[Collected data]
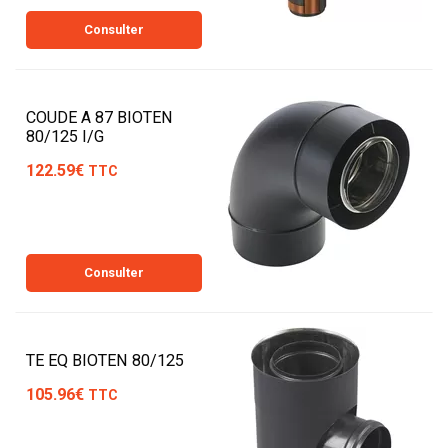
Consulter
COUDE A 87 BIOTEN
80/125 I/G
122.59€
TTC
Consulter
TE EQ BIOTEN 80/125
105.96€
TTC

**Work instruction**
Leave out the pictures, and give all the records again exactly.

**Written solution**
Consulter
COUDE A 87 BIOTEN
80/125 I/G
122.59€
TTC
Consulter
TE EQ BIOTEN 80/125
105.96€
TTC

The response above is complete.